For me, my UMPC (an OQO) is a working machine. I use it to do presentations, take notes in meetings (pen input is fantastic), work with email away from the office, and generally interact with the web. As an entertainment machine, it's too big and bulky. As a PDA, it's not always on in the background for alarms, nor is it instant on for quick use. It doesn't even attempt to be a phone. Still, for me, it is incredibly useful - far more so than the laptop it replaced.

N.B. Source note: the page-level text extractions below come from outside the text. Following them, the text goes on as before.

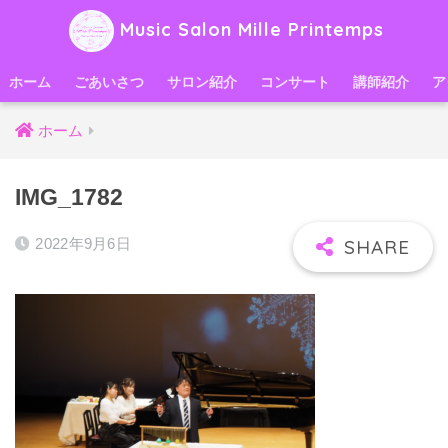
Music Salon Mille Printemps
ホーム
ごあいさつ
サロン紹介
コンサート
講師紹介
ア
ホーム
IMG_1782
2022年9月6日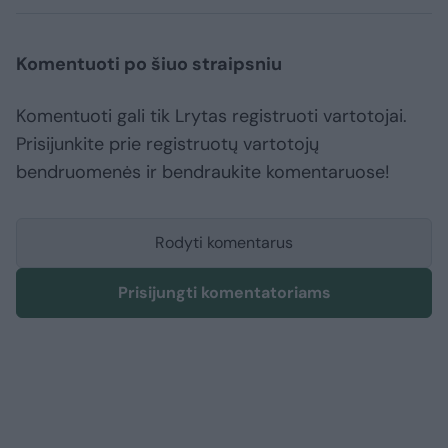
Komentuoti po šiuo straipsniu
Komentuoti gali tik Lrytas registruoti vartotojai.
Prisijunkite prie registruotų vartotojų
bendruomenės ir bendraukite komentaruose!
Rodyti komentarus
Prisijungti komentatoriams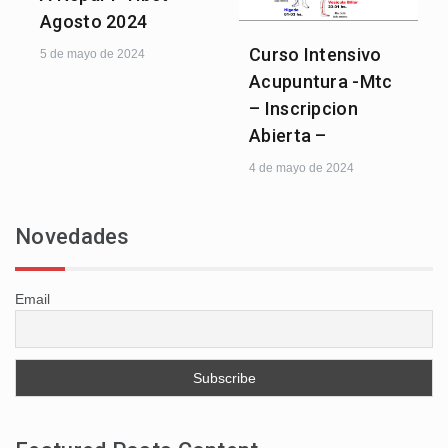
Agosto 2024
Curso Intensivo
5 de mayo de 2024
Acupuntura -Mtc
– Inscripcion
Abierta –
4 de mayo de 2024
Novedades
Email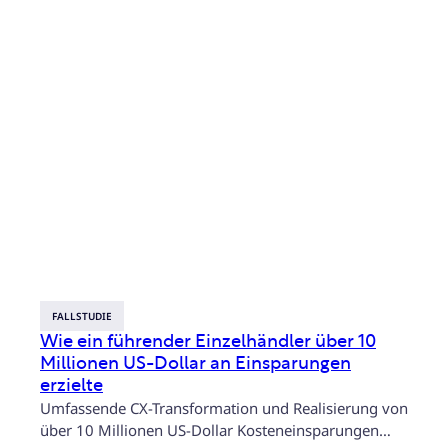
FALLSTUDIE
Wie ein führender Einzelhändler über 10
Millionen US-Dollar an Einsparungen
erzielte
Umfassende CX-Transformation und Realisierung von
über 10 Millionen US-Dollar Kosteneinsparungen…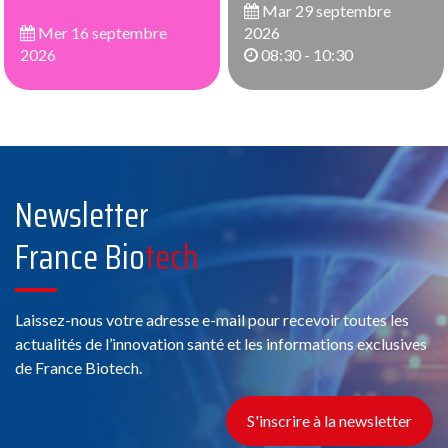
Mar 29 septembre
Mer 16 septembre
2026
2026
08:30 - 10:30
Newsletter
France Bio
tech
Laissez-nous votre adresse e-mail pour recevoir toutes les
actualités de l’innovation santé et les informations exclusives
de France Biotech.
S'inscrire à la newsletter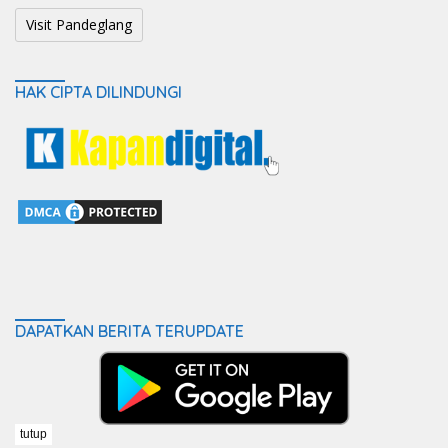
Visit Pandeglang
HAK CIPTA DILINDUNGI
DAPATKAN BERITA TERUPDATE
tutup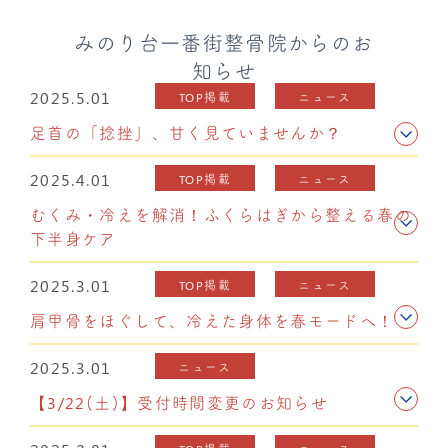
みのり台一番街整骨院からのお
知らせ
2025.5.01
TOP掲載
ニュース
足首の「捻挫」、甘く見ていませんか？
2025.4.01
TOP掲載
ニュース
むくみ・冷えを解消！ふくらはぎから整える春の
下半身ケア
2025.3.01
TOP掲載
ニュース
肩甲骨をほぐして、冷えた身体を春モードへ！
2025.3.01
ニュース
【3/22(土)】受付時間変更のお知らせ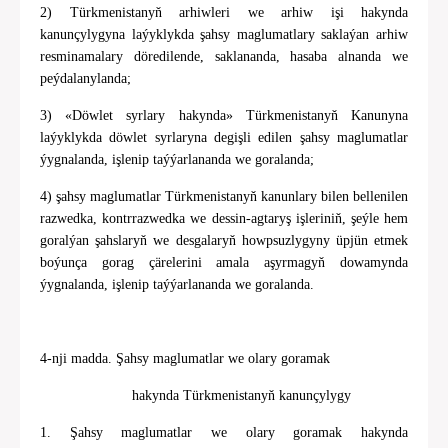
2) Türkmenistanyň arhiwleri we arhiw işi hakynda
kanunçylygyna laýyklykda şahsy maglumatlary saklaýan arhiw
resminamalary döredilende, saklananda, hasaba alnanda we
peýdalanylanda;
3) «Döwlet syrlary hakynda» Türkmenistanyň Kanunyna
laýyklykda döwlet syrlaryna degişli edilen şahsy maglumatlar
ýygnalanda, işlenip taýýarlananda we goralanda;
4) şahsy maglumatlar Türkmenistanyň kanunlary bilen bellenilen
razwedka, kontrrazwedka we dessin-agtaryş işleriniň, şeýle hem
goralýan şahslaryň we desgalaryň howpsuzlygyny üpjün etmek
boýunça gorag çärelerini amala aşyrmagyň dowamynda
ýygnalanda, işlenip taýýarlananda we goralanda.
4-nji madda. Şahsy maglumatlar we olary goramak
hakynda Türkmenistanyň kanunçylygy
1. Şahsy maglumatlar we olary goramak hakynda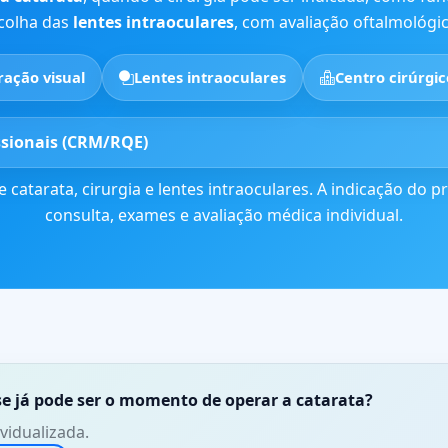
scolha das
lentes intraoculares
, com avaliação oftalmológic
ação visual
Lentes intraoculares
Centro cirúrgic
ssionais (CRM/RQE)
e catarata, cirurgia e lentes intraoculares. A indicação do
consulta, exames e avaliação médica individual.
se já pode ser o momento de operar a catarata?
vidualizada.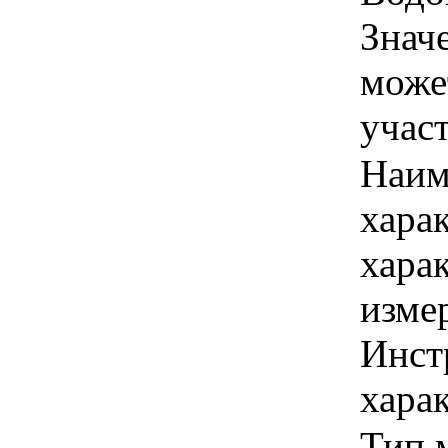
Знач
може
учас
Наим
хара
хара
изме
Инст
харак
Тип 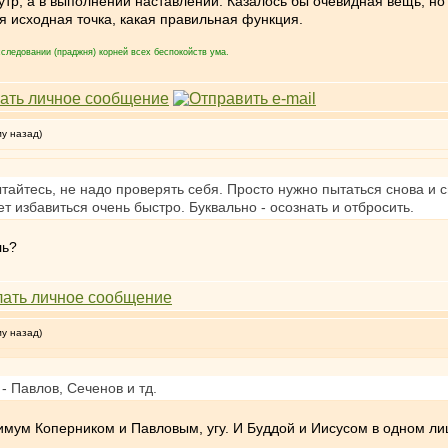
утр, а в выполнении наставлений. Казалось бы очевидная вещь, но 
я исходная точка, какая правильная функция.
следовании (праджня) корней всех беспокойств ума.
му назад)
тайтесь, не надо проверять себя. Просто нужно пытаться снова и с
т избавиться очень быстро. Буквально - осознать и отбросить.
ль?
му назад)
- Павлов, Сеченов и тд.
мум Коперником и Павловым, угу. И Буддой и Иисусом в одном ли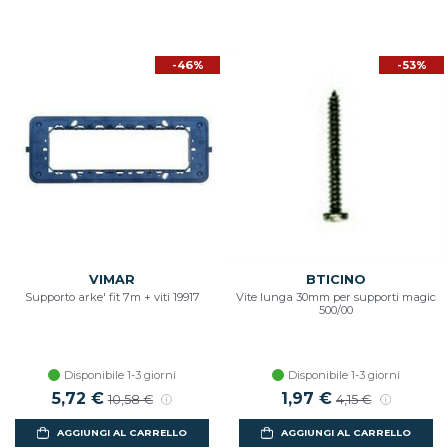
-46%
-53%
VIMAR
BTICINO
Supporto arke' fit 7m + viti 19917
Vite lunga 30mm per supporti magic
500/00
Disponibile 1-3 giorni
Disponibile 1-3 giorni
5,72 €
1,97 €
10,58 €
4,15 €
AGGIUNGI AL CARRELLO
AGGIUNGI AL CARRELLO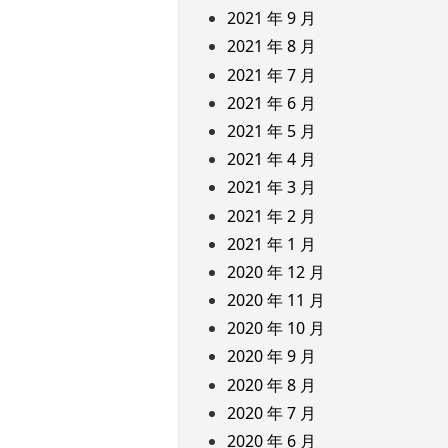
2021 年 9 月
2021 年 8 月
2021 年 7 月
2021 年 6 月
2021 年 5 月
2021 年 4 月
2021 年 3 月
2021 年 2 月
2021 年 1 月
2020 年 12 月
2020 年 11 月
2020 年 10 月
2020 年 9 月
2020 年 8 月
2020 年 7 月
2020 年 6 月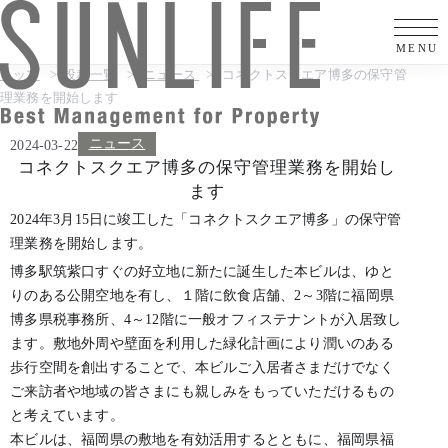
トップ
投稿一覧
ニュース
コネクトスクエア博多の保守管
理業務を開始します
ニュース
2024-03-22
コネクトスクエア博多の保守管理業務を開始し
ます
2024年3月15日に竣工した「コネクトスクエア博多」の保守管
理業務を開始します。
博多駅筑紫口すぐの好立地に新たに誕生した本ビルは、ゆと
りのある公開空地を有し、１階に飲食店舗、2～3階に福岡県
博多県税事務所、4～12階に一般オフィステナントが入居致し
ます。敷地外周や壁面を利用した緑化計画により潤いのある
歩行空間を創出することで、本ビルご入居者さまだけでなく
ご来訪者や地域の皆さまにも親しみをもっていただけるもの
と考えています。
本ビルは、福岡県の敷地を有効活用するとともに、福岡県福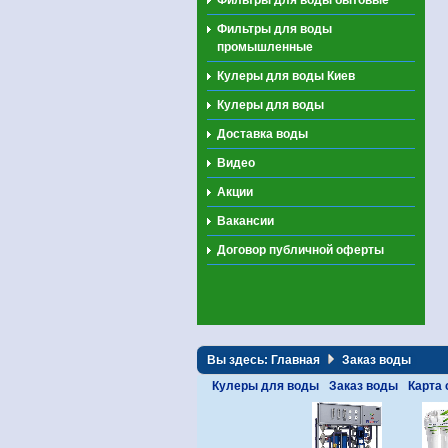
Фильтры для воды
промышленные
Кулеры для воды Киев
Кулеры для воды
Доставка воды
Видео
Акции
Вакансии
Договор публичной оферты
Вы здесь:
Главная
Заказ воды
Кулеры для воды
Заказ воды
Карта 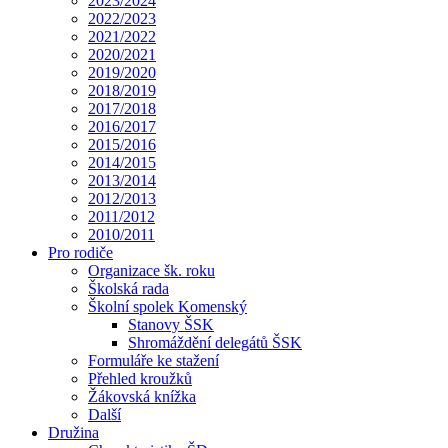
2023/2024
2022/2023
2021/2022
2020/2021
2019/2020
2018/2019
2017/2018
2016/2017
2015/2016
2014/2015
2013/2014
2012/2013
2011/2012
2010/2011
Pro rodiče
Organizace šk. roku
Školská rada
Školní spolek Komenský
Stanovy ŠSK
Shromáždění delegátů ŠSK
Formuláře ke stažení
Přehled kroužků
Žákovská knížka
Další
Družina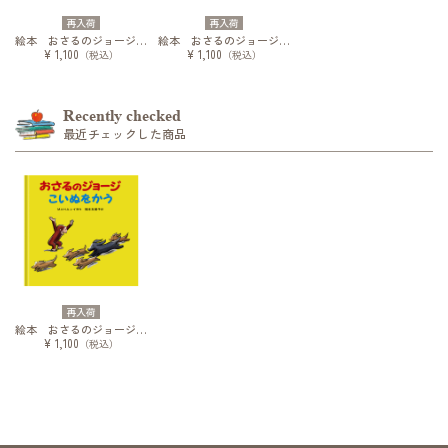
再入荷
再入荷
絵本 おさるのジョージ えいがをみる
絵本 おさるのジョージ スキーをする
¥ 1,100
¥ 1,100
（税込）
（税込）
Recently checked
最近チェックした商品
再入荷
絵本 おさるのジョージ こいぬをかう
¥ 1,100
（税込）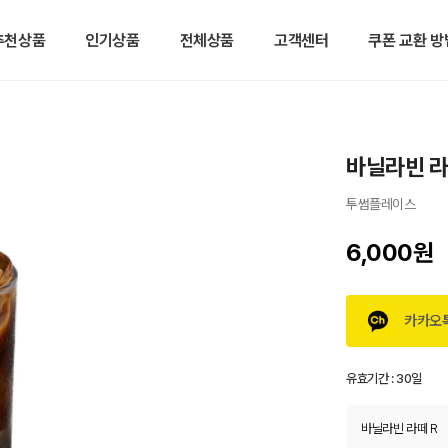
추천상품
인기상품
전체상품
고객센터
쿠폰 교환 방
바닐라빈 라
투썸플레이스
6,000원
카카오
유효기간 :
30일
바닐라빈 라떼 R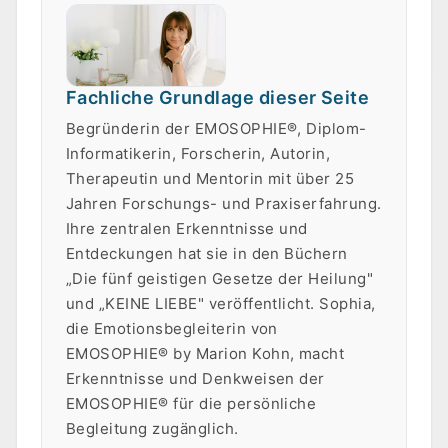
Fachliche Grundlage dieser Seite
Begründerin der EMOSOPHIE®, Diplom-
Informatikerin, Forscherin, Autorin,
Therapeutin und Mentorin mit über 25
Jahren Forschungs- und Praxiserfahrung.
Ihre zentralen Erkenntnisse und
Entdeckungen hat sie in den Büchern
„Die fünf geistigen Gesetze der Heilung"
und „KEINE LIEBE" veröffentlicht.
Sophia,
die Emotionsbegleiterin von
EMOSOPHIE® by Marion Kohn, macht
Erkenntnisse und Denkweisen der
EMOSOPHIE® für die persönliche
Begleitung zugänglich.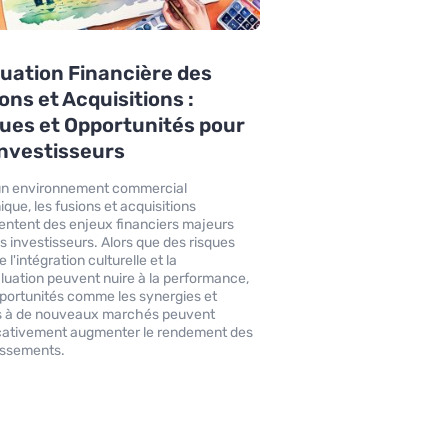
uation Financière des
ons et Acquisitions :
ues et Opportunités pour
Investisseurs
un environnement commercial
que, les fusions et acquisitions
entent des enjeux financiers majeurs
es investisseurs. Alors que des risques
e l'intégration culturelle et la
luation peuvent nuire à la performance,
portunités comme les synergies et
s à de nouveaux marchés peuvent
icativement augmenter le rendement des
issements.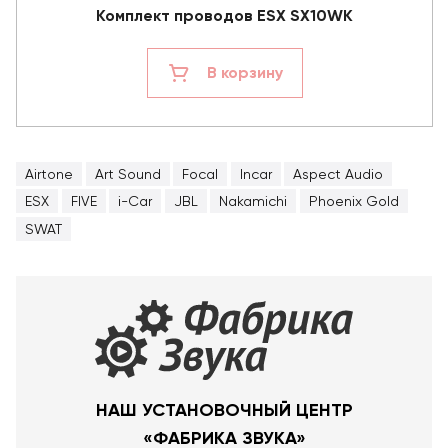
Комплект проводов ESX SX10WK
В корзину
Airtone
Art Sound
Focal
Incar
Aspect Audio
ESX
FIVE
i-Car
JBL
Nakamichi
Phoenix Gold
SWAT
НАШ УСТАНОВОЧНЫЙ ЦЕНТР
«ФАБРИКА ЗВУКА»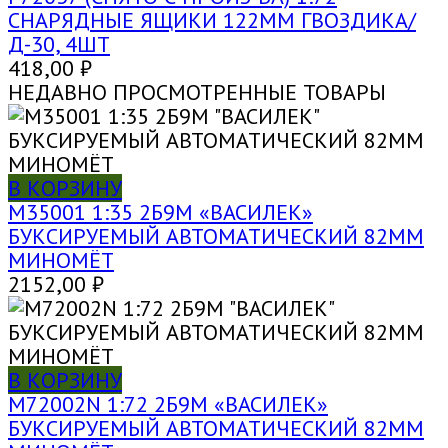
СНАРЯДНЫЕ ЯЩИКИ 122ММ ГВОЗДИКА/
Д-30, 4ШТ
418,00
₽
НЕДАВНО ПРОСМОТРЕННЫЕ ТОВАРЫ
В КОРЗИНУ
M35001 1:35 2Б9М «ВАСИЛЕК»
БУКСИРУЕМЫЙ АВТОМАТИЧЕСКИЙ 82ММ
МИНОМЁТ
2152,00
₽
В КОРЗИНУ
M72002N 1:72 2Б9М «ВАСИЛЕК»
БУКСИРУЕМЫЙ АВТОМАТИЧЕСКИЙ 82ММ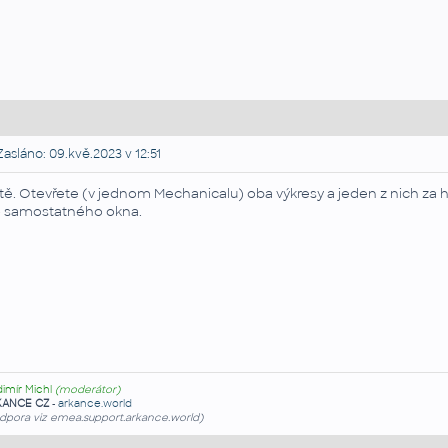
asláno: 09.kvě.2023 v 12:51
stě. Otevřete (v jednom Mechanicalu) oba výkresy a jeden z nich za 
 samostatného okna.
dimír Michl
(moderátor)
KANCE CZ
-
arkance.world
dpora viz emea.support.arkance.world)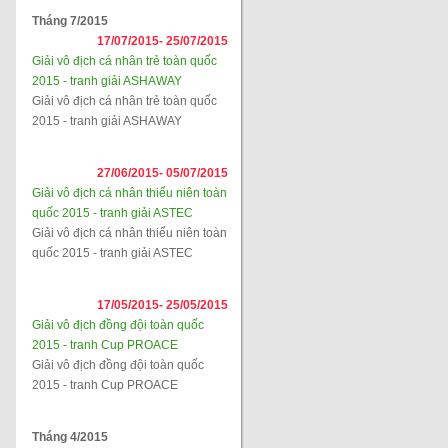
Tháng 7/2015
17/07/2015-
25/07/2015
Giải vô địch cá nhân trẻ toàn quốc
2015 - tranh giải ASHAWAY
Giải vô địch cá nhân trẻ toàn quốc
2015 - tranh giải ASHAWAY
27/06/2015-
05/07/2015
Giải vô địch cá nhân thiếu niên toàn
quốc 2015 - tranh giải ASTEC
Giải vô địch cá nhân thiếu niên toàn
quốc 2015 - tranh giải ASTEC
17/05/2015-
25/05/2015
Giải vô địch đồng đội toàn quốc
2015 - tranh Cup PROACE
Giải vô địch đồng đội toàn quốc
2015 - tranh Cup PROACE
Tháng 4/2015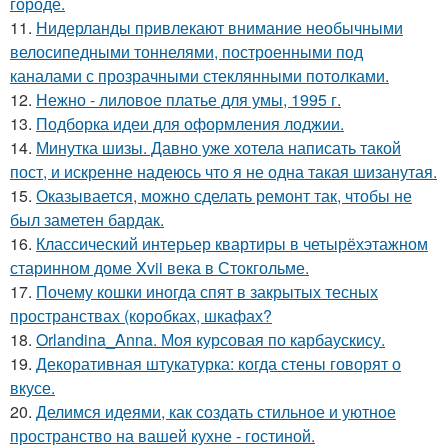
городе.
11.
Нидерланды привлекают внимание необычными
велосипедными тоннелями, построенными под
каналами с прозрачными стеклянными потолками.
12.
Нежно - лиловое платье для умы, 1995 г.
13.
Подборка идеи для оформления лоджии.
14.
Минутка шизы. Давно уже хотела написать такой
пост, и искренне надеюсь что я не одна такая шизанутая.
15.
Оказывается, можно сделать ремонт так, чтобы не
был заметен бардак.
16.
Классический интерьер квартиры в четырёхэтажном
старинном доме Xvii века в Стокгольме.
17.
Почему кошки иногда спят в закрытых тесных
пространствах (коробках, шкафах?
18.
Orlandina_Anna. Моя курсовая по карбаускису.
19.
Декоративная штукатурка: когда стены говорят о
вкусе.
20.
Делимся идеями, как создать стильное и уютное
пространство на вашей кухне - гостиной.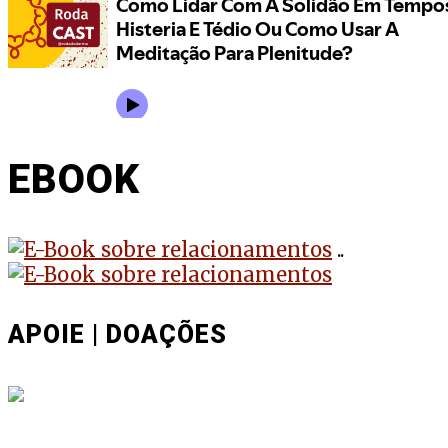
EBOOK
..
APOIE | DOAÇÕES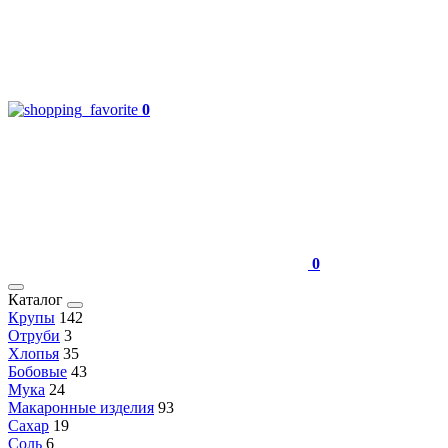
0
0
Каталог
Крупы
142
Отруби
3
Хлопья
35
Бобовые
43
Мука
24
Макаронные изделия
93
Сахар
19
Соль
6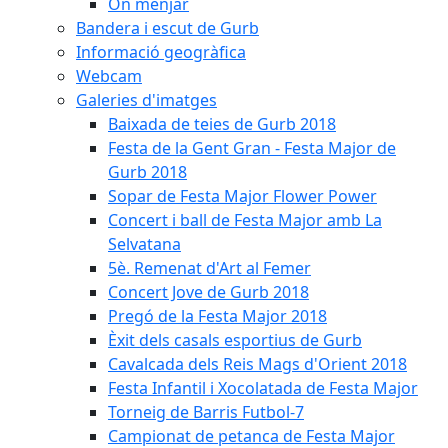
On menjar
Bandera i escut de Gurb
Informació geogràfica
Webcam
Galeries d'imatges
Baixada de teies de Gurb 2018
Festa de la Gent Gran - Festa Major de
Gurb 2018
Sopar de Festa Major Flower Power
Concert i ball de Festa Major amb La
Selvatana
5è. Remenat d'Art al Femer
Concert Jove de Gurb 2018
Pregó de la Festa Major 2018
Èxit dels casals esportius de Gurb
Cavalcada dels Reis Mags d'Orient 2018
Festa Infantil i Xocolatada de Festa Major
Torneig de Barris Futbol-7
Campionat de petanca de Festa Major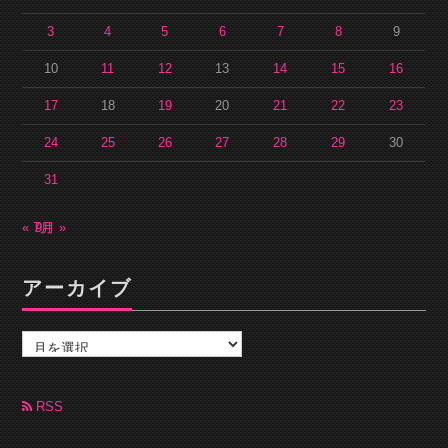
3
4
5
6
7
8
9
10
11
12
13
14
15
16
17
18
19
20
21
22
23
24
25
26
27
28
29
30
31
« 7月
9月 »
アーカイブ
ア
ー
カ
イ
ブ
RSS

However, the one thing it doesn't have is processor cycles to spare. Origami just screams dual core and a dedicated graphics card. I can't imagine doing anything beyond simple browsing if Origami was running on my OQO. Furthermore, I'd have to go back to keyboard input because handwriting recognition would slow to a crawl.

It's great eye candy and if I had a fast tablet PC I'd probably install it but for the UMPC market it's just too much, too soon. Maybe Via's Isaiah chip will change the equation. One can only hope.
Dave P
Wednesday, April 30, 2008 9:22:51 AM (Mountain Daylight Time, UTC-06:00)
It looks like they're stuck on the media center interface.